Out of a range of risk factors, responsible for deceased infant, age is a significant contributor. Death is highest at the age of 14 days, for congenital anomalies in mortalities per 104. In addition to this, gender and twining also poses a threat. Seasonal variation of Sudden infant death syndrome (SIDS) varies with the region. Social strata and housing of that infant also is a contributor
External and Laboratory Findings
Oedema fluid can exude out from mouth, hands may be clenched, deceased infant may show frank bleeding and stomach contents can be seen on the face. Histological findings in case of SIDS are primarily the pulmonary inflammation and peribronchiolar cell infiltration. Out of an amalgam of causation theories, few marks allergy to cow milk, biotin deficiency in addition to hyperthermia and immunodeficiency as major contributors of the demise.
Autopsy appearances vary. In case of SIDS, whole-body post-mortem imaging and radiological survey of the infant is carried out. Despite this, all external surfaces must be grossly examined, and a full histological survey must also be executed. The deceased must present with certain respiratory infections, pulmonary oedema in addition to some other anomalies like Down syndrome and congenital heath disease.

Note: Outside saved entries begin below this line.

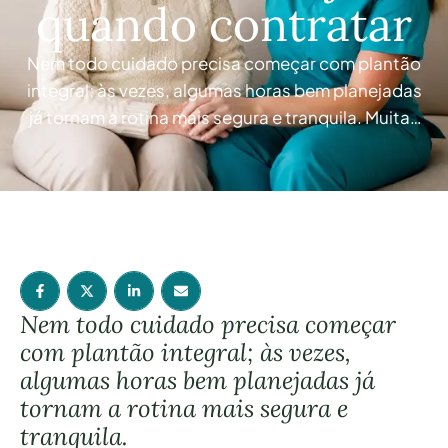
quando contratar
Nem todo cuidado precisa começar com plantão
integral; às vezes, algumas horas bem planejadas
já tornam a rotina mais segura e tranquila. Muitas
famílias adiam a contratação de um cuidador
porque imaginam que esse apoio só faz sentido
quando o idoso já depende de ajuda para quase
tudo. Como se fosse necessário esperar uma
queda, …
Nem todo cuidado precisa começar
com plantão integral; às vezes,
algumas horas bem planejadas já
tornam a rotina mais segura e
tranquila.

Medicolegal Problems in Cot Deaths
Out of the range of medicolegal issues, one involves the differentiation of SIDS from external suffocation. In case of the former, intrathoracic petechiae to the thymic cortex can be instituted. However, multiple sudden infant deaths can be the possibility of foul play or some familial metabolic or genetic ailments. Counselling of the parents, in this regard, must be carried out.